═════ INPUT FOR THIS TASK

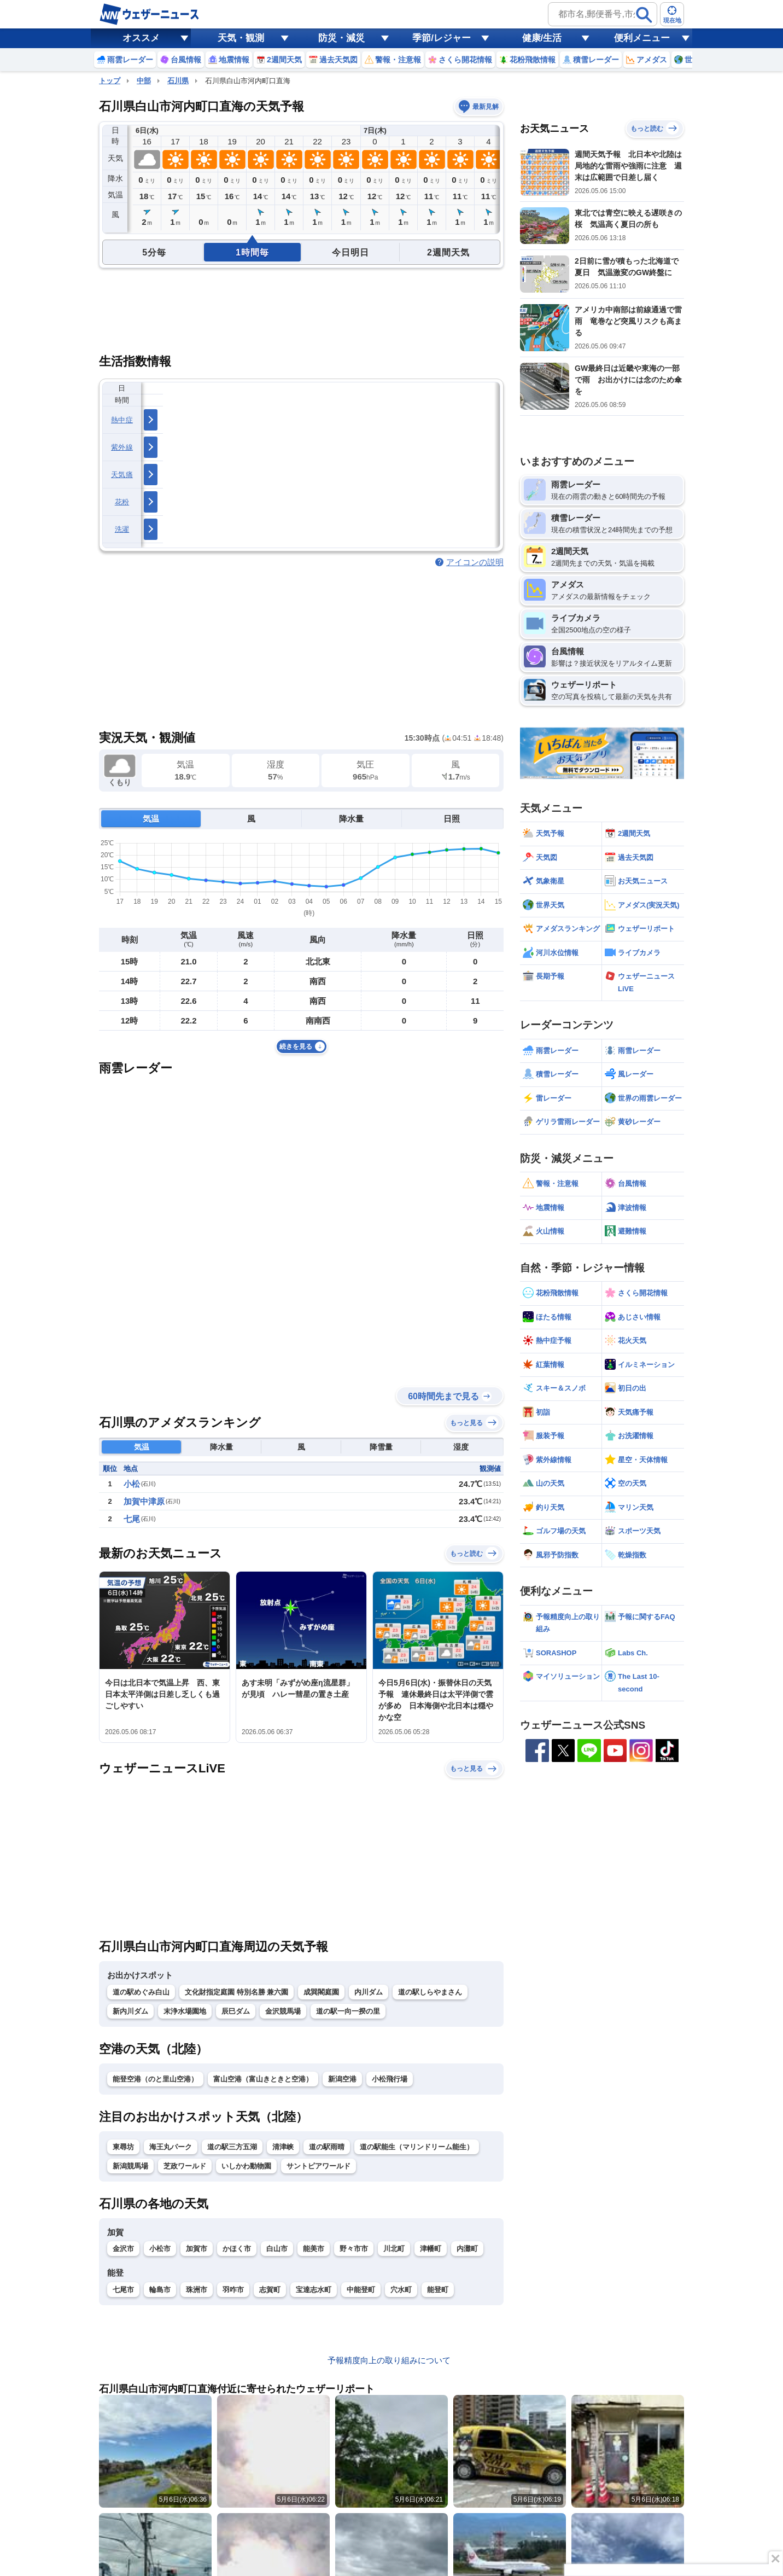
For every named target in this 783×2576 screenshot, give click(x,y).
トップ (109, 81)
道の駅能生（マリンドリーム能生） (417, 2147)
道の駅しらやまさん (430, 1992)
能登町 (437, 2290)
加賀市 (196, 2248)
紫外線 (122, 447)
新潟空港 (342, 2079)
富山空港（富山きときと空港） (263, 2079)
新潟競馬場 (130, 2166)
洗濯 (122, 529)
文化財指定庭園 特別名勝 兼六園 (236, 1992)
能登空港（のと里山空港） (155, 2079)
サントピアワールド (318, 2166)
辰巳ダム (235, 2011)
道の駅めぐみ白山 (141, 1992)
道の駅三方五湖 (232, 2147)
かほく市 (237, 2248)
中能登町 (361, 2290)
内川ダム (368, 1992)
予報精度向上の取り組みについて (389, 2360)
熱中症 (122, 419)
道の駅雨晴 (326, 2147)
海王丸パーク (170, 2147)
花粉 (122, 501)
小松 (132, 1484)
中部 (144, 81)
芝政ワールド (184, 2166)
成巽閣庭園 (321, 1992)
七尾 (132, 1519)
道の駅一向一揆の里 (348, 2011)
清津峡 (283, 2147)
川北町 (394, 2248)
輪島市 (160, 2290)
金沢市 (123, 2248)
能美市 (313, 2248)
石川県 (178, 81)
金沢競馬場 (283, 2011)
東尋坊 (123, 2147)
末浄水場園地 (184, 2011)
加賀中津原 (144, 1501)
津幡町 (430, 2248)
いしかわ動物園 (246, 2166)
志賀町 (270, 2290)
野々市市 (354, 2248)
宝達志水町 (313, 2290)
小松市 (160, 2248)
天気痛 (122, 474)
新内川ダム (130, 2011)
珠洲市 (196, 2290)
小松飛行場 (389, 2079)
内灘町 (467, 2248)
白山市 (277, 2248)
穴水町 (401, 2290)
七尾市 (123, 2290)
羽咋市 (233, 2290)
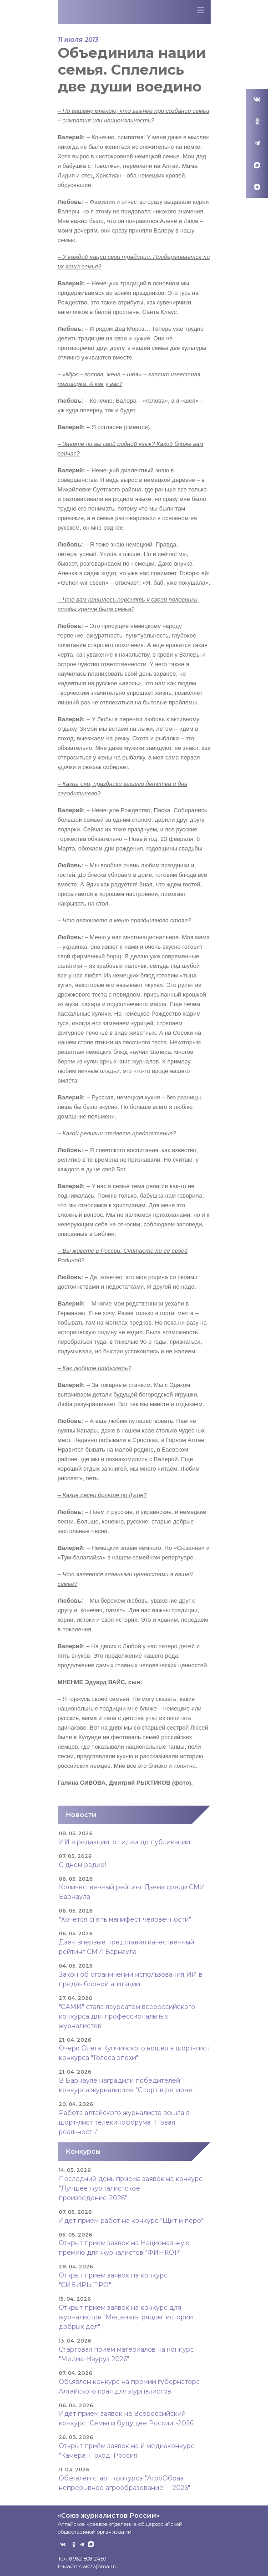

══════════

• **HOW TO COMPLETE THIS TASK**: Your answer must be exactly the lines from the one containing "加賀中津原 (144, 1501)" through the last line of the records above, both included, with every picture left out.

• **SOLUTION**:
加賀中津原 (144, 1501)
津幡町 (430, 2248)
いしかわ動物園 (246, 2166)
志賀町 (270, 2290)
野々市市 (354, 2248)
宝達志水町 (313, 2290)
小松市 (160, 2248)
天気痛 (122, 474)
新内川ダム (130, 2011)
珠洲市 (196, 2290)
小松飛行場 (389, 2079)
内灘町 (467, 2248)
白山市 (277, 2248)
穴水町 (401, 2290)
七尾市 (123, 2290)
羽咋市 (233, 2290)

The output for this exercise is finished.